De la noche a la mañana, la popularidad de uno pasó a medirse por el número de perdidas y mensajes recibidos en un día. Como se lo cuento. Así, con mucha inocencia y sin advertencia alguna, mi generación abrazó la llegada del móvil, alterando sin saberlo y para siempre no solo la forma en la que nos relacionamos con otros sino también con nosotros mismos.
Mi relación con Facebook no comenzó hasta 2009. Durante los primeros años mantuvimos una relación cordial. Apenas posteaba fotos, y me dediqué a disfrutar del radio patio improvisado en el que pronto se convirtió la plataforma social. Asistía maravillada a las retahílas que algunos posteaban en sus estados; ocasionalmente daba a me gusta en las fotos cada vez más frecuentes de bodas y bautizos; y como una vez al año daba rienda suelta a mi narcisismo y necesidad de gustar actualizando mi foto de perfil.

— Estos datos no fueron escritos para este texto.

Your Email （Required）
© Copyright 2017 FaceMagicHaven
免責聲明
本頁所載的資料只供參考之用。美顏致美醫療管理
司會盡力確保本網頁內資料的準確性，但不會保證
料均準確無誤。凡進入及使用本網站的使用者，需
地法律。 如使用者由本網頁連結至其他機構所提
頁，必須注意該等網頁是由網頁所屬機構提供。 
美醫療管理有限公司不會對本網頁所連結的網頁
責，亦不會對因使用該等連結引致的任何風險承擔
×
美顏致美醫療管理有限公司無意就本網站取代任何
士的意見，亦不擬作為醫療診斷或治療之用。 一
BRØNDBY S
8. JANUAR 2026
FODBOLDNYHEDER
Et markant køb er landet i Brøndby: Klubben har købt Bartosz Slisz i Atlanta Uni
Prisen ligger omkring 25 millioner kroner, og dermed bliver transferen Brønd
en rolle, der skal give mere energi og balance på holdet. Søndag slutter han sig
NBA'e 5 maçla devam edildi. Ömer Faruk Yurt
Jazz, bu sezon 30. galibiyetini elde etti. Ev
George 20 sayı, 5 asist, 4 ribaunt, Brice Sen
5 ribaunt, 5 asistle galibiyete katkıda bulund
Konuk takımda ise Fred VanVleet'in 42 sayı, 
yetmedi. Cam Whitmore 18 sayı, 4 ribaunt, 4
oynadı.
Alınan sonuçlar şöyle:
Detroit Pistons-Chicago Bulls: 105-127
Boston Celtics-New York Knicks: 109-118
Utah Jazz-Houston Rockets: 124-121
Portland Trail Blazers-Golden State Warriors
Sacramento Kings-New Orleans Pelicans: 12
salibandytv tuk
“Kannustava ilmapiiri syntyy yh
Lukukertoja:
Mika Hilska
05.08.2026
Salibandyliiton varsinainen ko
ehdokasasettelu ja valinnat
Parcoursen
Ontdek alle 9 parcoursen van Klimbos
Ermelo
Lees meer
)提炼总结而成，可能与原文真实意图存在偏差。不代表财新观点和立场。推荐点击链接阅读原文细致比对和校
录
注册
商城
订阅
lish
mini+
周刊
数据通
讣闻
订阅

Por entonces, Facebook gozaba de altos niveles de popularidad tanto entre usuarios como medios de comunicación, que creían en el ideal de un mundo conectado que Zuckerberg aspiraba a construir. Algunos usuarios, los 'pacientes cero', ya comenzaban a mostrar signos de dependencia para con Facebook, pero ésta se juzgaba resultado de la debilidad de carácter de dichos usuarios y no de un problema en el diseño de Facebook.
A los primeros en sentir los síntomas de la adicción y la dependencia les siguieron muchos más; y un día de diciembre de 2017 yo misma pasé a engrosar la lista 'oficial' de adictos a Facebook. A falta de un sistema de alarma que me dijese "Irene, ¿estás bien? Te has metido en Facebook 20 veces en las últimas 24 horas", decidí medirlo yo misma. Pueden imaginarse los resultados: adicta de libro. Entrar en Facebook se había convertido en un acto reflejo que ejecutaba con facilidad a todas horas y en cualquier lugar. La mayoría de veces no recordaba haber entrado y carecía de recolección alguna respecto de lo visto.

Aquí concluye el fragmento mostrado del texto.